Often, when confronting new research, I have to remind myself of one of my favorite aphorisms ever, from the much-lamented former blogger (and current scientist) Charles Murtaugh:
The universe is not here to please you.
It would be nice if the empirical evidence offered definitive proof that each and every one of my policy ideas was Pareto Efficient, but there you are: the universe is not here to please you.
Which is funny, because he said this in response to being called a racist for suggesting that there might be persistent heritable inter-group differences in IQ. Charles Murtaugh is pretty darn liberal, and as you can imagine, his fellow liberals did not take kindly to his statement that there might be something there; hence his issuance of the dictum that has wormed its way into my heart. And this new study on the neurological differences between liberals and conservatives made me think of nothing so much as the debate over race and IQ.
It certainly could be true; perhaps conservatives and liberals were programmed from birth. But I have two problems with it. First, I've spent too much time watching groups agree with each other not to think that one's peer group has very large effects on one's beliefs. Would a doctrinaire liberal from the Upper West Side who gets angry at the very notion of questioning the wisdom of affirmative action really look very much different from a doctrinaire conservative in Kansas who gets angry at the very notion of questioning the sanctity of marriage?
Almost any study of this type is going to be done in a place which skews one way or another. In that place, you will have two types of people:
1) People who agree with the dominant orientation of the locality
2) People who disagree with the dominant orientation of the locality
The people who disagree will probably look very different from the people who agree, because the mental qualities needed to maintain strong disagreement with one's neighbors are probably somewhat singular. But that doesn't mean their mental model caused the beliefs, and if you switched to a different location with a different orientation, you might get results showing the opposite.

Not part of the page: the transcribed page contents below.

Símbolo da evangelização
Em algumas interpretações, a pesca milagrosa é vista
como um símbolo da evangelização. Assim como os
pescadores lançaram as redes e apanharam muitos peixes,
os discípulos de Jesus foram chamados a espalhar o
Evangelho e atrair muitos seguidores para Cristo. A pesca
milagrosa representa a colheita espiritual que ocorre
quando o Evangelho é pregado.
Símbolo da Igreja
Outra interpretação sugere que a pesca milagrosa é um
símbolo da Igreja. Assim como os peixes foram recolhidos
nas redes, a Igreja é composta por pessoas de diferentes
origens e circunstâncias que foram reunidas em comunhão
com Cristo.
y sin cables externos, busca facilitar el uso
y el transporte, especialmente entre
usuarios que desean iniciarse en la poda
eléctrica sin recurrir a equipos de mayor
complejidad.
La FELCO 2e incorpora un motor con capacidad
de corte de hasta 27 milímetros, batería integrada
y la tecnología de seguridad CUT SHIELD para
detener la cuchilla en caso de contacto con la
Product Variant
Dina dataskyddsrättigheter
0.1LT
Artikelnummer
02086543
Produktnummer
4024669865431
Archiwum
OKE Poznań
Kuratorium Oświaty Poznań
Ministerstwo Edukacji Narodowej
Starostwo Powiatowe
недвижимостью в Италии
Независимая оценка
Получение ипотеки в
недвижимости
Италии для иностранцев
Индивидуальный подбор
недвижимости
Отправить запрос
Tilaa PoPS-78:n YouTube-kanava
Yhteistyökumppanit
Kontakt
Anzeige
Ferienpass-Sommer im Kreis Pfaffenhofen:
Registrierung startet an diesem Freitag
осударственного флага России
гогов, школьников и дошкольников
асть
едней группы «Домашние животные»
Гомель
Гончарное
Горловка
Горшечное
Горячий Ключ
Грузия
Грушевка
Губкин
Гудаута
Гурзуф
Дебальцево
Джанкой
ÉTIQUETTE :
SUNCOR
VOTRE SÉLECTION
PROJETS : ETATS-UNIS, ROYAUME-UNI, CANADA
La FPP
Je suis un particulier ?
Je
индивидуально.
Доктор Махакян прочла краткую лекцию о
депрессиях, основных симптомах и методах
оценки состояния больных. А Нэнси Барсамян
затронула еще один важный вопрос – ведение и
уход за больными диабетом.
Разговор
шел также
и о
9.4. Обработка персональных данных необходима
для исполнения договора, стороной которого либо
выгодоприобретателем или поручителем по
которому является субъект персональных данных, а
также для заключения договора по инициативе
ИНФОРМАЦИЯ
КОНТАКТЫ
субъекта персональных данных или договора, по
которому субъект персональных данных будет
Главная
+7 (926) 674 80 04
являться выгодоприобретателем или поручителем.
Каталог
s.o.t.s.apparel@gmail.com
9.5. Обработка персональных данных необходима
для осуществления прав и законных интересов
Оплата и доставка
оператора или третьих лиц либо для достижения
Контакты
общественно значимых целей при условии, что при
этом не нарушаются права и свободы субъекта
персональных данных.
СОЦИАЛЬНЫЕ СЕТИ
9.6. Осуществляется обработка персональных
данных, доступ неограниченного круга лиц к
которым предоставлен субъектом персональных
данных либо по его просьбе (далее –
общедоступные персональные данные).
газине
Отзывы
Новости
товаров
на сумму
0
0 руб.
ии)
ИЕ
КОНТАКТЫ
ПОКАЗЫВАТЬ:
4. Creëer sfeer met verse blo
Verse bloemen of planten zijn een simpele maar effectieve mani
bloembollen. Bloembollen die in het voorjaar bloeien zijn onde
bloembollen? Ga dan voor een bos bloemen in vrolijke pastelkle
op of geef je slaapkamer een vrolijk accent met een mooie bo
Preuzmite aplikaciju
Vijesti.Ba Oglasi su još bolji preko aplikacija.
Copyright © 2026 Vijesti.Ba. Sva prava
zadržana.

My other problem is that the west has a long history of research on race and IQ, and gender and IQ, and so forth, that generally finds--quel surprise!--that the dominant group is genetically superior. This could be true; to discuss a subject I feel less queasy bringing up, I find it possible that male IQ's are distributed with fatter tails, so that there are more male geniuses (and cognitively disabled people) than female. But it's also true that scientists, like everyone else, have a tendency to find what they are expecting. Often, it's a case of not asking yourself the right question that might disconfirm your findings: like "Is the West Village a good sample of American political philosophy?" Evolutionary biology stories about gender are often plausible, but then, I can generally tell an equally plausible story that cuts the other way.
So when I read about research that has confirmed that a group the researchers themselves belong to is smarter, or more flexible, or just generally groovier, than some other group of folks, I can't help but reach for the salt shaker.